The further publication of the 2018 Proposals after the withdrawal of the 2017 Proposals indicates that the government considers that the public policy desire to improve access to finance for SMEs overrides what many consider to be the wider public policy imperative under English law that commercial parties should have freedom to contract on terms of their choosing without one party being favoured by statutory intervention. The ability for suppliers to negotiate specific conditions with their customers which allow for assignment of receivables for the purpose of raising finance into the contracts has seemingly not been considered sufficient.

Even if the public policy benefits of banning prohibitions on assignment are considered worth undermining the principle of freedom of contract and the ability to restrict access to what could be commercially sensitive information, there remain specific matters which have not been addressed in the 2018 Proposals which could lead to continued confusion.

Specific concerns and problems include:

  • No distinction is made between an equitable or a statutory (or legal) assignment
  • Are security assignments (or equivalent charges) caught by the regulations? – presumably the answer is yes so secured lending on receivables will also be captured
  • How will negative pledge clauses in finance agreements which seek to restrict a borrower from assigning their receivables to a third party be treated?
  • Payment flows under commercial contracts (even with SMEs) commonly go both ways during the lifetime of contracts so assigned claims will need to take account of set-offs or counterclaim rights which buyers may specifically have sought to prevent through prohibiting assignment
  • Petroleum licences are excluded – are there other licensed sectors (such as broadcasting, telecommunications, newspapers, pharmaceuticals) which should have the same treatment for public policy reasons?
  • There is a risk that finance companies will be tempted not to carry out sufficient due diligence on the contracts their customers are seeking them to finance in the mistaken belief that the only concern was to check if there was a prohibition on assignment. Discounts, penalties, termination rights, tenors, set-off rights, among others, will continue to be important matters which receivables financiers should be aware of.
  • The regulation is not limited to assignments of receivables for the purpose of raising finance by the supplier and assignees are not limited to such finance companies
  • If prohibitions on assignment are not enforceable, will restrictions on who assignments can be made to be defeated by the regulations so that, for example, buyers’ competitors could be able to acquire receivables which could be sensitive for a number of reasons
  • There appears to be no restriction on receivables being assigned a second or further times in secondary markets which is a step beyond the ability of the supplier raising its finance initially
  • How will future amendment or novation of contracts signed before the 31 December 2018 cut-off point be treated?

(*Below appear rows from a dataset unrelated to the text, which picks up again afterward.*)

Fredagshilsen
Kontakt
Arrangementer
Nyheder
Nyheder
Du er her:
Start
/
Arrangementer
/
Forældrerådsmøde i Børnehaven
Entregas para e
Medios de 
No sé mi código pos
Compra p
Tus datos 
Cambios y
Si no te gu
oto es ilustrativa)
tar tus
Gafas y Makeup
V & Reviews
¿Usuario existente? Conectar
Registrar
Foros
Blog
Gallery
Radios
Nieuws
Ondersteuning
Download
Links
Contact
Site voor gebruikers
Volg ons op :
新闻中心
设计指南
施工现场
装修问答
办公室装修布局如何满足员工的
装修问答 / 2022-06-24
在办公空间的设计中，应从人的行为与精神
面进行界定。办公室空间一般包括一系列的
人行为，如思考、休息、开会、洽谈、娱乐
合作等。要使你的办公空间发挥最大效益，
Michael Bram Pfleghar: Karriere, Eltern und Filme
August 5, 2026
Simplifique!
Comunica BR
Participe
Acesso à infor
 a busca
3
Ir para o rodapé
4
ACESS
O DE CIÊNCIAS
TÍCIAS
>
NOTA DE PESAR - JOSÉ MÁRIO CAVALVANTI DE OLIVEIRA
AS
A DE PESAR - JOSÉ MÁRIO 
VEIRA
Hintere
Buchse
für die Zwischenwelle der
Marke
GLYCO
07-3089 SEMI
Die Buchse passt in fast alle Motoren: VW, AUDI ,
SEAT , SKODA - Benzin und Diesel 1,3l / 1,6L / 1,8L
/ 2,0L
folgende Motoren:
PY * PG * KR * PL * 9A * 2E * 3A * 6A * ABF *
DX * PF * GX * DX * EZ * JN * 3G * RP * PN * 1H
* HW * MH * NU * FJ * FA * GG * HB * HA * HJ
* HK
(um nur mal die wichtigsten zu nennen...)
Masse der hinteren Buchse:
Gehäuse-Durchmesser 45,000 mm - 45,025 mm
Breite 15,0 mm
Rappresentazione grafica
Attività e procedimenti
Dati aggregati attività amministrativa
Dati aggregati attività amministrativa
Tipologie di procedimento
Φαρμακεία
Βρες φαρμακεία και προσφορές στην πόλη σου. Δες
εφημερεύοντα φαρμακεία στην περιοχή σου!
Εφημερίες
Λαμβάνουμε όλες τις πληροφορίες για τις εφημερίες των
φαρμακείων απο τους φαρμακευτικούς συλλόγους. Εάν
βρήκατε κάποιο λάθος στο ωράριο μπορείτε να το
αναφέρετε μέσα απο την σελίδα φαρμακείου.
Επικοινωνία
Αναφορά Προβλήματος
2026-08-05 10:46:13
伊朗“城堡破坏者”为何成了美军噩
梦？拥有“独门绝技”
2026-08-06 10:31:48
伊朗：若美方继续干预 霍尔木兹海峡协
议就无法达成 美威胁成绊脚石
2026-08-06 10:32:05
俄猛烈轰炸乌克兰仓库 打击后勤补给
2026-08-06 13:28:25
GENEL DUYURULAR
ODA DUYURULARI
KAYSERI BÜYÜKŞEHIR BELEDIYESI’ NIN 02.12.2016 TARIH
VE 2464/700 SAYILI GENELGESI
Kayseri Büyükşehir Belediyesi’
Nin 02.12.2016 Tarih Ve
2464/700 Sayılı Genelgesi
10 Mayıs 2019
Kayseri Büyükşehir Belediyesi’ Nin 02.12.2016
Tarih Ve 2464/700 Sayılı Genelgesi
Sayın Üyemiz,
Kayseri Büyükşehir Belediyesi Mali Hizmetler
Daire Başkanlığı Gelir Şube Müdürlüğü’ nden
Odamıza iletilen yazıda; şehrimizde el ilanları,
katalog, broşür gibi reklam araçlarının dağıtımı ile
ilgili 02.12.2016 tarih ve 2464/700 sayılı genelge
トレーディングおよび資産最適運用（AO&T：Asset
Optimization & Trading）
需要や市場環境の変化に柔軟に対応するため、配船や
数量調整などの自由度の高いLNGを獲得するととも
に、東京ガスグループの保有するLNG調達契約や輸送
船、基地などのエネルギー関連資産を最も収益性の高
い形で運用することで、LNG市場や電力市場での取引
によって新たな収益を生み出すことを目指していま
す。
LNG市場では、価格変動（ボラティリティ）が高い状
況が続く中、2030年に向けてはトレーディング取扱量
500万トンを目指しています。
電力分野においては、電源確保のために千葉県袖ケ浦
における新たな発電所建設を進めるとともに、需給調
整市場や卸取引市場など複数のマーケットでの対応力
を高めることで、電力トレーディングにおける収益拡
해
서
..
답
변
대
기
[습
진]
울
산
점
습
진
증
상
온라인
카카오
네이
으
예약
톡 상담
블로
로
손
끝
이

Novation may catch parties unawares as they technically create a new contract and therefore the regulations would apply but uncertainty is likely to arise in relation to amendments

In conclusion, at a practical and commercial level, a number of improvements have been made to the draft regulations to shield the wider finance sector from effects which were only intended for SME supply chain finance. However, there remain a number of potential problems which have not been addressed or which will likely arise from their introduction. It will be interesting to see if the regulations have a noticeable effect in supporting access to finance for the SME sector which its supporters argue justifies what many see as an unwarranted erosion of the principle that commercial parties should be entitled to contract on their own commercial terms.